And now, they're done it again. That depth of passion and experience and the unique ability to convey richness of place and taste that the authors brought to Flatbreads and Flavors, they bring to Seductions of Rice: an essential book about the world's most essential food.
Jeffrey Alford and Naomi Duguid traveled to the major rice-eating regions of the world and experience firsthand dozens of varieties of rice with unimaginable subtleties of taste, as well as the staggering array of foods that traditionally accompany them. In Seductions of Rice, they bring it all home--hundreds of delectable dishes from the world's greatest rice cuisines, illuminated by stories, insights, and photographs. Chinese stir-fries served with steaming rice, smoky Carolina low-country pulaos, Japanese sushi, Indian thorans, Thai salads, Turkish pilafs, Italian risottos are shared not just as recipes, but as time-honored traditions.
But Seductions of Rice is more than a collection of fabulous recipes surrounded by a wealth of precious information. It is more than an enthralling journey with photographs--taken by the authors--of peoples and places, many of which we can barely imagine. It is a "new" way of putting food on the table that is as old as the ages.

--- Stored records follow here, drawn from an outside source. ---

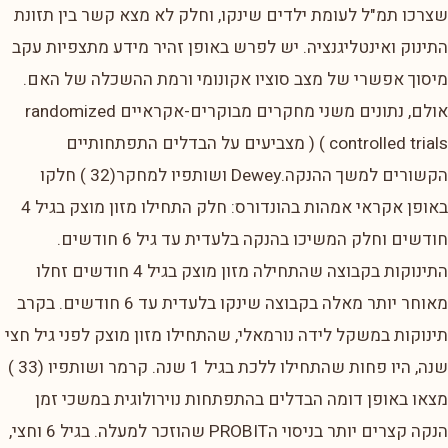
שצרכו תמ"ל לעומת ילדים שינקו, וחלק לא מצא קשר בין תזונת
התינוק ואינטליגנציה. יש לפרש באופן זהיר מידע מתצפיות עקב
מיסוך אפשרי של מצב סוציו אקונומי ורמת ההשכלה של האם.
אולם, נתונים משני מחקרים מבוקרים-אקראיים randomized
controlled trials ) ( מצביעים על הבדלים התפתחותיים
הקשורים למשך ההנקה.Dewey ושותפיו למחקר(32 ) חלקו
באופן אקראי אמהות בהונדורס: חלק התחילו מזון מוצק בגיל 4
חודשים וחלק המשיכו בהנקה בלעדית עד גיל 6 חודשים.
התינוקות בקבוצה שהתחילה מזון מוצק בגיל 4 חודשים זחלו
מאוחר יותר מאלה בקבוצה שינקו בלעדית עד 6 חודשים. בקרב
תינוקות במשקל לידה נורמאלי, שהתחילו מזון מוצק לפני גיל חצי
שנה, היו פחות שהתחילו ללכת בגיל 1 שנה. קרמר ושותפיו (33 )
מצאו באופן דומה הבדלים בהתפתחות נוירולוגית במשכי זמן
הנקה קצרים יותר בניסוי הPROBIT שהוזכר למעלה. בגיל 6 וחצי,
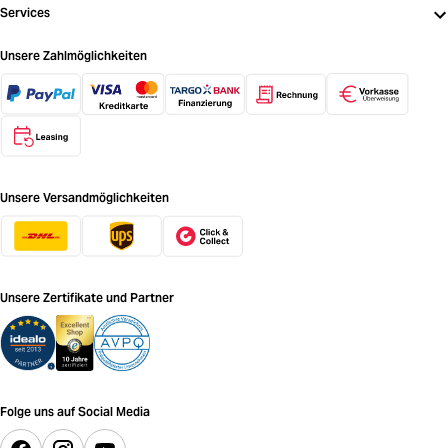
Services
Unsere Zahlmöglichkeiten
Unsere Versandmöglichkeiten
Unsere Zertifikate und Partner
Folge uns auf Social Media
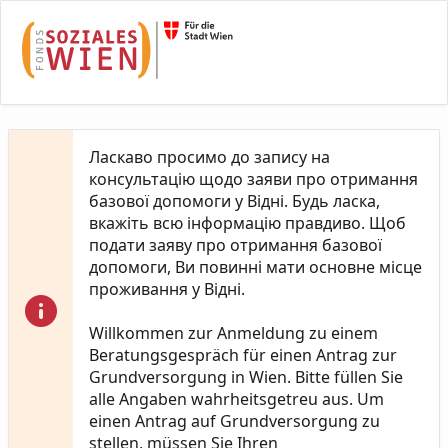
Skip to Main Content
Ласкаво просимо до запису на
консультацію щодо заяви про отримання
базової допомоги у Відні. Будь ласка,
вкажіть всю інформацію правдиво. Щоб
подати заяву про отримання базової
допомоги, Ви повинні мати основне місце
проживання у Відні.
Willkommen zur Anmeldung zu einem
Beratungsgespräch für einen Antrag zur
Grundversorgung in Wien. Bitte füllen Sie
alle Angaben wahrheitsgetreu aus. Um
einen Antrag auf Grundversorgung zu
stellen, müssen Sie Ihren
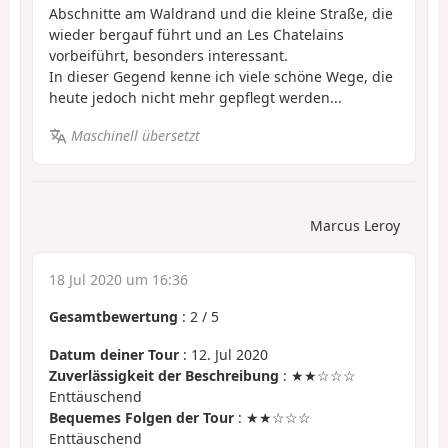
Abschnitte am Waldrand und die kleine Straße, die
wieder bergauf führt und an Les Chatelains
vorbeiführt, besonders interessant.
In dieser Gegend kenne ich viele schöne Wege, die
heute jedoch nicht mehr gepflegt werden...
Maschinell übersetzt
Marcus Leroy
18 Jul 2020 um 16:36
Gesamtbewertung
:
2
/
5
Datum deiner Tour
: 12. Jul 2020
Zuverlässigkeit der Beschreibung
: ★★☆☆☆
Enttäuschend
Bequemes Folgen der Tour
: ★★☆☆☆
Enttäuschend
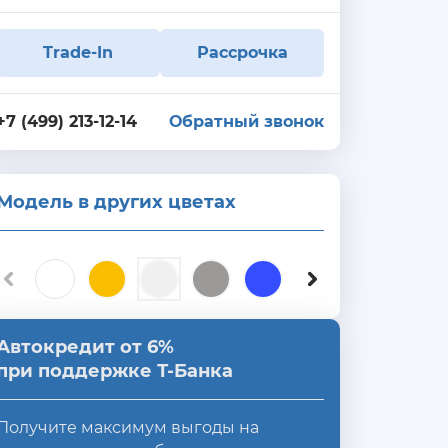
Trade-In
Рассрочка
+7 (499) 213-12-14
Обратный звонок
Модель в других цветах
Автокредит от 6%
при поддержке Т-Банка
Получите максимум выгоды на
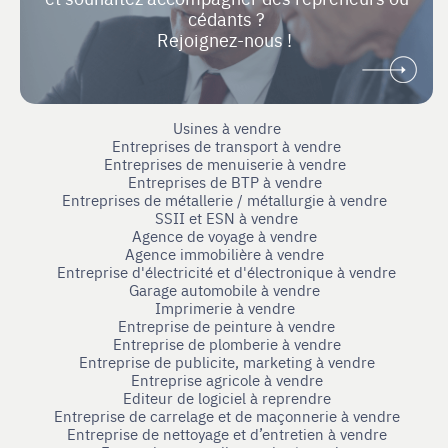
cédants ?
Rejoignez-nous !
Usines à vendre
Entreprises de transport à vendre
Entreprises de menuiserie à vendre
Entreprises de BTP à vendre
Entreprises de métallerie / métallurgie à vendre
SSII et ESN à vendre
Agence de voyage à vendre
Agence immobilière à vendre
Entreprise d'électricité et d'électronique à vendre
Garage automobile à vendre
Imprimerie à vendre
Entreprise de peinture à vendre
Entreprise de plomberie à vendre
Entreprise de publicite, marketing à vendre
Entreprise agricole à vendre
Editeur de logiciel à reprendre
Entreprise de carrelage et de maçonnerie à vendre
Entreprise de nettoyage et d’entretien à vendre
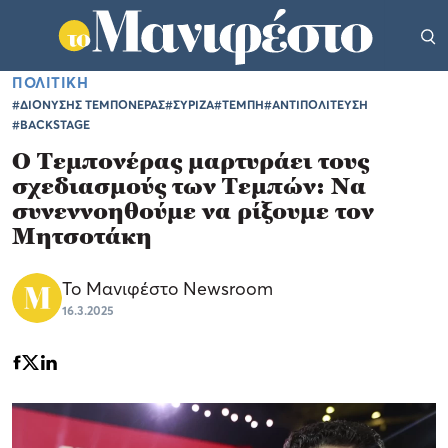
ΠΟΛΙΤΙΚΗ
#ΔΙΟΝΥΣΗΣ ΤΕΜΠΟΝΕΡΑΣ
#ΣΥΡΙΖΑ
#ΤΕΜΠΗ
#ΑΝΤΙΠΟΛΙΤΕΥΣΗ
#BACKSTAGE
Ο Τεμπονέρας μαρτυράει τους
σχεδιασμούς των Τεμπών: Να
συνεννοηθούμε να ρίξουμε τον
Μητσοτάκη
Το Μανιφέστο Newsroom
16.3.2025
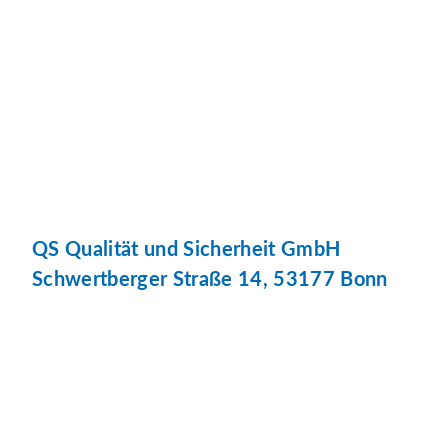
QS Qualität und Sicherheit GmbH
Schwertberger Straße 14, 53177 Bonn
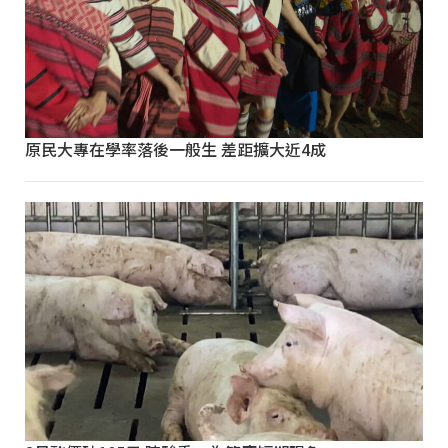
原民大專在學率落後一般生 差距擴大近4成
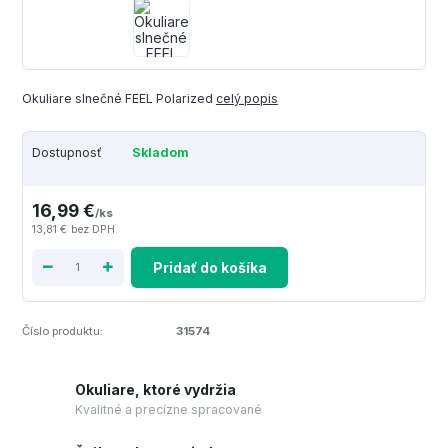
Okuliare slnečné FEEL Polarized
celý popis
Dostupnosť
Skladom
16,99 €
/
ks
13,81 €
bez DPH
Pridať do košíka
Číslo produktu:
31574
Okuliare, ktoré vydržia
Kvalitné a precízne spracované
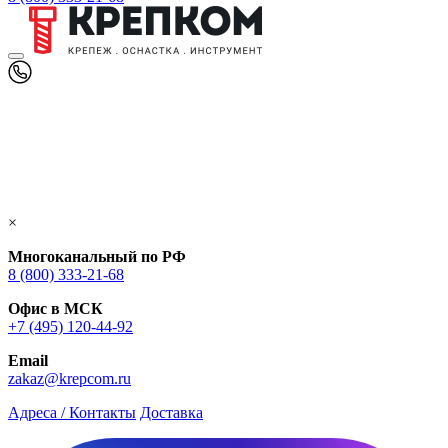
×
Многоканальный по РФ
8 (800) 333‑21-68
Офис в МСК
+7 (495) 120-44-92
Email
zakaz@krepcom.ru
Адреса / Контакты
Доставка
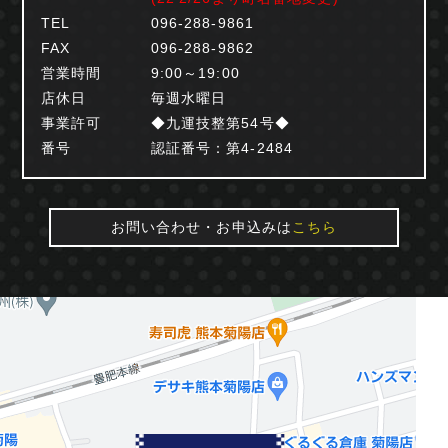
TEL
096-288-9861
FAX
096-288-9862
営業時間
9:00～19:00
店休日
毎週水曜日
事業許可
◆九運技整第54号◆
番号
認証番号：第4-2484
お問い合わせ・お申込みは
こちら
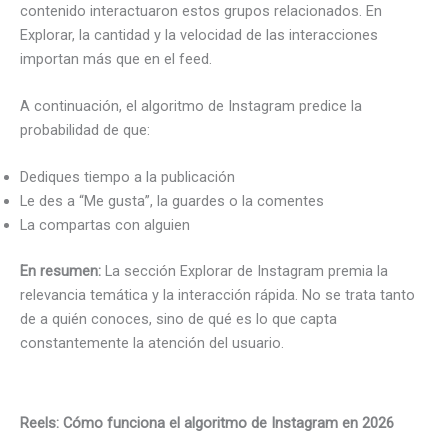
contenido interactuaron estos grupos relacionados. En
Explorar, la cantidad y la velocidad de las interacciones
importan más que en el feed.
A continuación, el algoritmo de Instagram predice la
probabilidad de que:
Dediques tiempo a la publicación
Le des a “Me gusta”, la guardes o la comentes
La compartas con alguien
En resumen:
La sección Explorar de Instagram premia la
relevancia temática y la interacción rápida. No se trata tanto
de a quién conoces, sino de qué es lo que capta
constantemente la atención del usuario.
Reels: Cómo funciona el algoritmo de Instagram en 2026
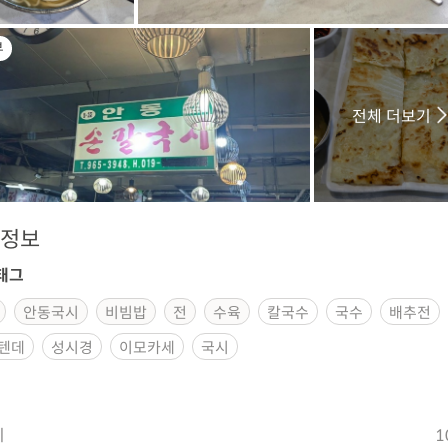
부
전체 더보기
정보
태그
안동국시
비빔밥
전
수육
칼국수
국수
배추전
텐데
성시경
이모카세
국시
시
1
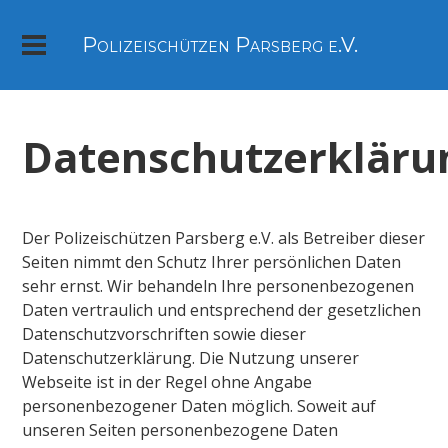
Polizeischützen Parsberg e.V.
Datenschutzerkläru
Der Polizeischützen Parsberg e.V. als Betreiber dieser
Seiten nimmt den Schutz Ihrer persönlichen Daten
sehr ernst. Wir behandeln Ihre personenbezogenen
Daten vertraulich und entsprechend der gesetzlichen
Datenschutzvorschriften sowie dieser
Datenschutzerklärung. Die Nutzung unserer
Webseite ist in der Regel ohne Angabe
personenbezogener Daten möglich. Soweit auf
unseren Seiten personenbezogene Daten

You will marvel at how food this simple can taste this good and be so satisfying--Thai sticky rice with grilled beef salad, Indian basmati with curry, Cuban black beans and rice, Louisiana gumbo, Persian kebabs with saffron-tintted rice, Spanish paella, Mexican rice pudding. Hundreds of recipes from around the world attest to the adaptablilty of this endlessly appealing food. Jeffrey Alford and Naomi Duguid understand our yen for these vibrant flavors and have writtten a book that satisfies our every craving.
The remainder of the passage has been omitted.